Sunday, 28 February 2010

KBUS Limpets - an introduction with goldfish

This is a metaphorical goldfish called A.


This is another metaphorical goldfishcalled B.

A and B live in a metaphorical goldfish bowl.

Each metaphorical goldfish bowl has a KBUS device in it - this bowl has KBUS device 0:



Here are the two fish in their bowl.

Metaphorical goldfish are simple creatures. They can only communicate with each other using KBUS messages.


Here is another metaphorical goldfish bowl. This one contains metaphorical goldfish called R and G. Their bowl has KBUS device 3.

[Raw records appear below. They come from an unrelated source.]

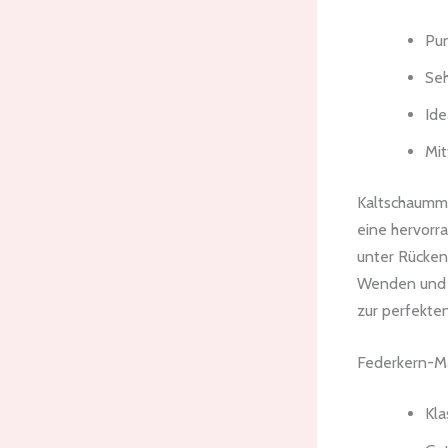
Pun
Seh
Ide
Mit
Kaltschaumma
eine hervorr
unter Rücken
Wenden und Be
zur perfekte
Federkern-M
Kla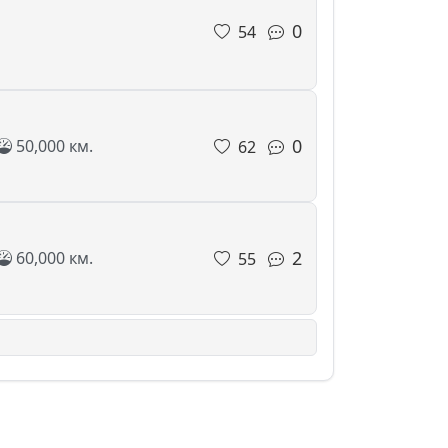
0
54
0
50,000 км.
62
2
60,000 км.
55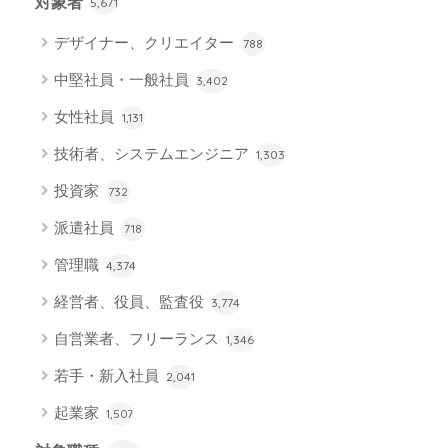
対象者
5,671
デザイナー、クリエイター
788
中堅社員・一般社員
3,402
女性社員
1,131
技術者、システムエンジニア
1,303
投資家
732
派遣社員
718
管理職
4,374
経営者、役員、監査役
3,774
自営業者、フリーランス
1,346
若手・新入社員
2,041
起業家
1,507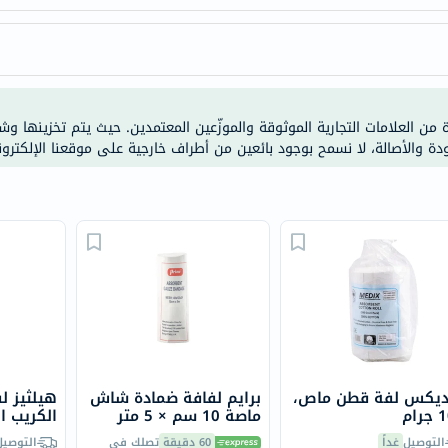
خسارة
الوزن
فحص
صحي
روتيني
ة من العلامات التجارية الموثوقة والموزّعين المعتمدين. حيث يتم تخزينها و
باقة
ودة والأصالة، لا نسمح بوجود بائعين من أطراف خارجية على موقعنا الإلكترون
القلب
الصحي
Original
IV
اختبار
التحسس
الغذائي
الحالة
الصحية
ديكس لفة قطن ماص،
برايم لفافة ضمادة شاش
هيلثيز ل
البشرة
ام
ماصة 10 سم × 5 متر
سم × 4.5 متر
والشعر
التوصيل
غداً
60 دقيقة
تصلك في
التوصيل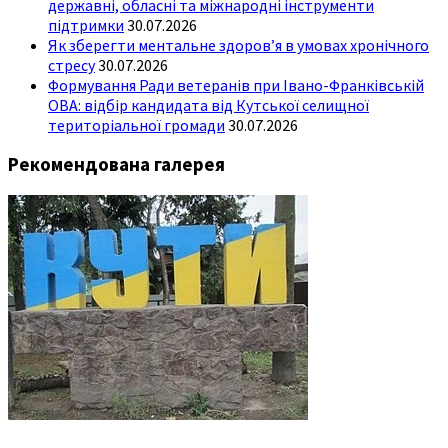
державні, обласні та міжнародні інструменти
підтримки
30.07.2026
Як зберегти ментальне здоров’я в умовах хронічного
стресу
30.07.2026
Формування Ради ветеранів при Івано-Франківській
ОВА: відбір кандидата від Кутської селищної
територіальної громади
30.07.2026
Рекомендована галерея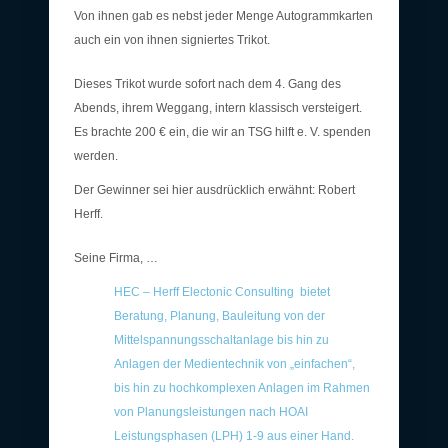
Von ihnen gab es nebst jeder Menge Autogrammkarten
auch ein von ihnen signiertes Trikot.
Dieses Trikot wurde sofort nach dem 4. Gang des
Abends, ihrem Weggang, intern klassisch versteigert.
Es brachte 200 € ein, die wir an TSG hilft e. V. spenden
werden.
Der Gewinner sei hier ausdrücklich erwähnt: Robert
Herff.
Seine Firma, …
HEC – Herff Electonic Consulting bietet
Beratung, Planung, Bauleitung von der
Mittelspannungsschaltanlage bis hin zu
Anlagen der Medientechnik von „einfachen“,
bis hin zu hochkomplexen Anlagen im Rahmen
von Planungsleistungen nach HOAI
Leistungsphasen (LPH) 1-9 aus einer Hand.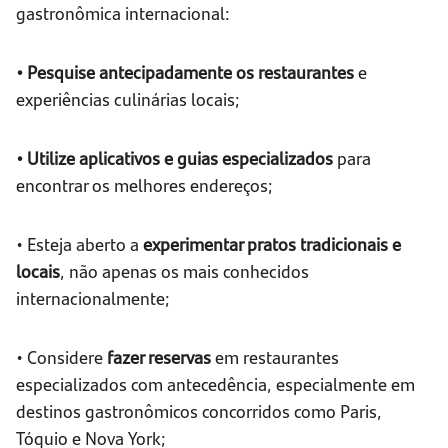
gastronômica internacional:
• Pesquise antecipadamente os restaurantes
e
experiências culinárias locais;
• Utilize aplicativos e guias especializados
para
encontrar os melhores endereços;
• Esteja aberto a
experimentar pratos tradicionais e
locais
, não apenas os mais conhecidos
internacionalmente;
• Considere
fazer reservas
em restaurantes
especializados com antecedência, especialmente em
destinos gastronômicos concorridos como Paris,
Tóquio e Nova York;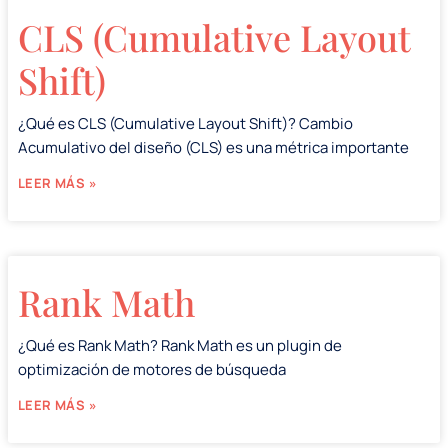
CLS (Cumulative Layout
Shift)
¿Qué es CLS (Cumulative Layout Shift)? Cambio
Acumulativo del diseño (CLS) es una métrica importante
LEER MÁS »
Rank Math
¿Qué es Rank Math? Rank Math es un plugin de
optimización de motores de búsqueda
LEER MÁS »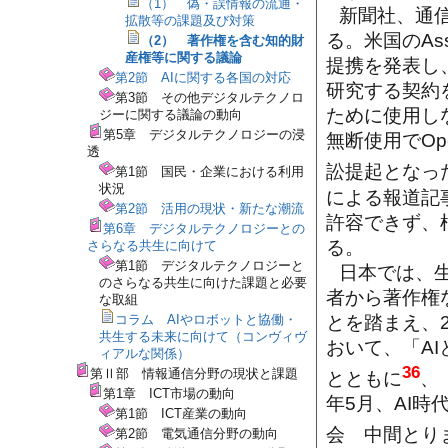
（1） 偽・誤情報の流通・
新聞社、通
拡散等の課題及び対策
る。米国のAsso
（2） 著作権を含む知的財
産権等に関する議論
提携を発表し
第2節 AIに関する各国の対応
研究する契約
第3節 その他デジタルテクノロ
ために使用しない
ジーに関する議論の動向
第5章 デジタルテクノロジーの浸
無断使用でOp
透
訟提起となっ
第1節 国民・企業における利用
状況
による報道記
第2節 活用の現状・新たな潮流
許容できず、
第6章 デジタルテクノロジーとの
る。
さらなる共生に向けて
第1節 デジタルテクノロジーと
日本では、生
のさらなる共生に向けた課題と必要
者から著作権
な取組
とを踏まえ、
コラム AIやロボットと協働・
共生する未来に向けて（コンヴィヴ
おいて、「A
ィアルな関係）
36
第Ⅱ部 情報通信分野の現状と課題
とともに
、
第1章 ICT市場の動向
年5月、AI
第1節 ICT産業の動向
会 中間とり
第2節 電気通信分野の動向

Unfortunately, A and B cannot communicate with R and G. Even if the two metaphorical goldfish bowls are running on the same computer, KBUS does not permit sending KBUS messages between different KBUS devices.

Luckily, KBUS provides Limpets.

A Limpet lives on the side of a metaphorical goldfish bowl, and communicates with another Limpet on another metaphorical bowl.

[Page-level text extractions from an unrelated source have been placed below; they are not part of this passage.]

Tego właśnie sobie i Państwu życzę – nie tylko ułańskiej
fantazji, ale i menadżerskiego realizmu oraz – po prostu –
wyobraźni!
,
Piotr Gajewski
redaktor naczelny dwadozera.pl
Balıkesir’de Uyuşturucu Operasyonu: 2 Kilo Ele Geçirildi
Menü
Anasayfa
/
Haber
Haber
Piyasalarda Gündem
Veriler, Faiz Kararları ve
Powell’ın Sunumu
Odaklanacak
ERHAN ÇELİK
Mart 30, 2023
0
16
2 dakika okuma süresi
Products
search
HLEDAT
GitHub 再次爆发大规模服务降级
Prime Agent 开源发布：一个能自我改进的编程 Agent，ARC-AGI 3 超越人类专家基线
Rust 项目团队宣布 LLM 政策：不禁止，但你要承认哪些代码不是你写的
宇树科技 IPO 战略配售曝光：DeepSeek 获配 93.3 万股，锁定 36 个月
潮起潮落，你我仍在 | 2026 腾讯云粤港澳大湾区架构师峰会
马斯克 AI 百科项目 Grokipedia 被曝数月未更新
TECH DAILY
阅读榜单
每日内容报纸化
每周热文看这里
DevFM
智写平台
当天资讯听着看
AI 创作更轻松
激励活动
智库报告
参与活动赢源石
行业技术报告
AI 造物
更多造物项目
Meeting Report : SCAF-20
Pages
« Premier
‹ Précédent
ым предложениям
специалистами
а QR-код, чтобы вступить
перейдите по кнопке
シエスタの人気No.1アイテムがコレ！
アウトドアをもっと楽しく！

Here we have Limpet 1 connected to a Ksock on KBUS device 0, and Limpet 2 connected to a Ksock on KBUS device 3:
Limpets always come in pairs. Each Limpet can proxy KBUS messages from the KBUS device in its metaphorical goldfish bowl to and from the other Limpet in its pair.

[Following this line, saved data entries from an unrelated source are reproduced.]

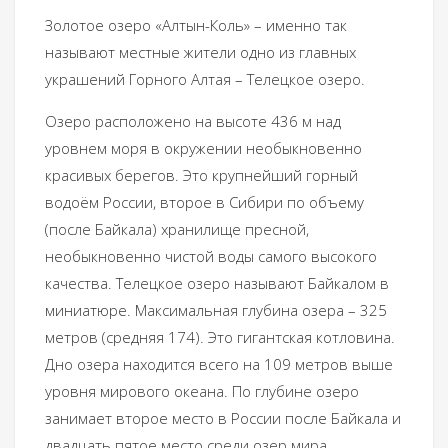
Золотое озеро «Алтын-Коль» – именно так
называют местные жители одно из главных
украшений Горного Алтая – Телецкое озеро.
Озеро расположено на высоте 436 м над
уровнем моря в окружении необыкновенно
красивых берегов. Это крупнейший горный
водоём России, второе в Сибири по объему
(после Байкала) хранилище пресной,
необыкновенно чистой воды самого высокого
качества. Телецкое озеро называют Байкалом в
миниатюре. Максимальная глубина озера – 325
метров (средняя 174). Это гигантская котловина.
Дно озера находится всего на 109 метров выше
уровня мирового океана. По глубине озеро
занимает второе место в России после Байкала и
двадцать пятое место среди озер мира.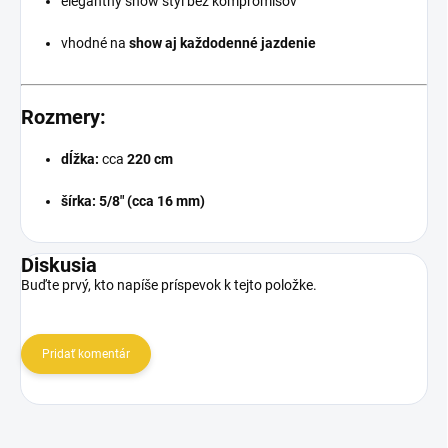
elegantný show štýl bez kompromisov
vhodné na
show aj každodenné jazdenie
Rozmery:
dĺžka:
cca
220 cm
šírka:
5/8" (cca 16 mm)
Diskusia
Buďte prvý, kto napíše príspevok k tejto položke.
Pridať komentár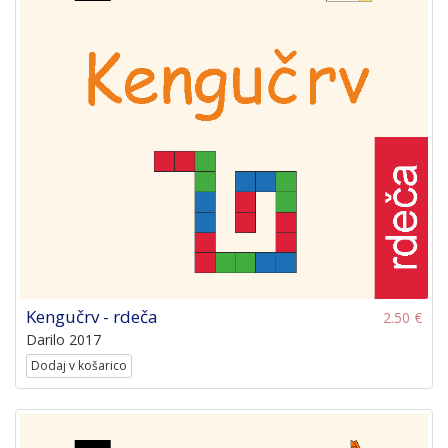
Kengučrv - rdeča
2.50 €
Darilo 2017
Dodaj v košarico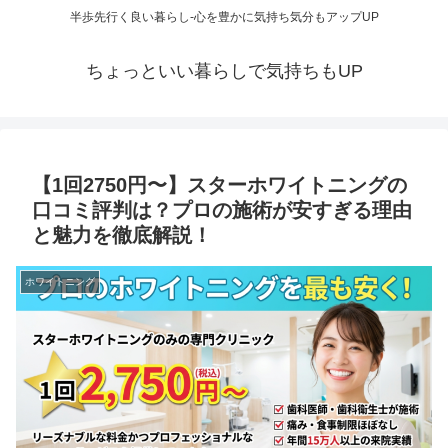
半歩先行く良い暮らし-心を豊かに気持ち気分もアップUP
ちょっといい暮らしで気持ちもUP
【1回2750円〜】スターホワイトニングの
口コミ評判は？プロの施術が安すぎる理由
と魅力を徹底解説！
ホワイトニング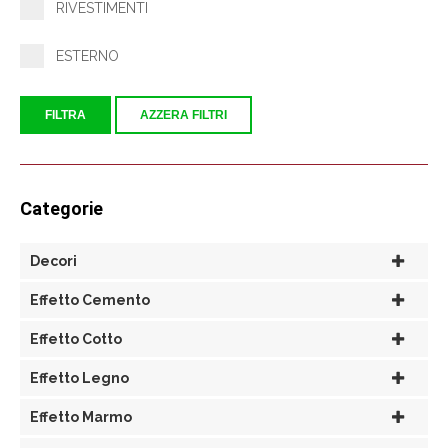
RIVESTIMENTI
ESTERNO
FILTRA
AZZERA FILTRI
Categorie
Decori
Effetto Cemento
Effetto Cotto
Effetto Legno
Effetto Marmo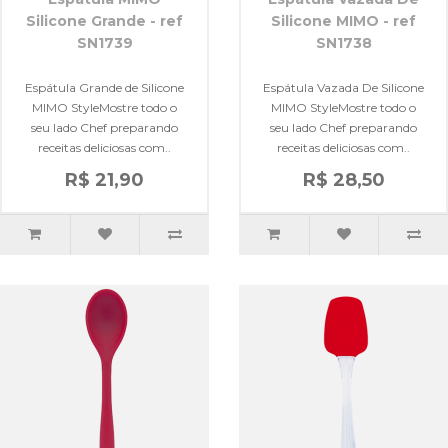
Silicone Grande - ref
Silicone MIMO - ref
SN1739
SN1738
Espátula Grande de Silicone
Espátula Vazada De Silicone
MIMO StyleMostre todo o
MIMO StyleMostre todo o
seu lado Chef preparando
seu lado Chef preparando
receitas deliciosas com..
receitas deliciosas com..
R$ 21,90
R$ 28,50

Think of them as using very low power line-of-sight lasers to send messages between each other.

So a pair of Limpets hide the fact that the two KBUS devices are not the same. This means that fish A and G can talk just as if they were in the same bowl:

 
To the metaphorical goldfish, it is as if the messages magically pass between the two KBUS devices, and thus A and B can communicate with R and G.

This mechanism even allows such communication if there are intermediate bowls:


A few more technical details.

KBUS Limpets are currently experimental, and have not been extensively tested yet. Limpet daemons are available in Python and C (which intercommunicate happily).

In order to keep Limpets and their implementation as simple as possible, we're willing to put up with some limitations:
  1. We use TCP/IP or named sockets to communicate between Limpets,  which means one Limpet in each pair has to be a server, and thus started up first.
  2. All Limpets on a connected network must have unique ids.
  3. Limpets may not be used to form a network with loops in it. This greatly simplifies message management.
  4. We assume a "safe" or trusted network - if it acts like a Limpet, it is a Limpet.
  5. Finally, one cannot connect both ends of a Limpet pair to the same KBUS device (the same KBUS device number on different computers is OK, of course).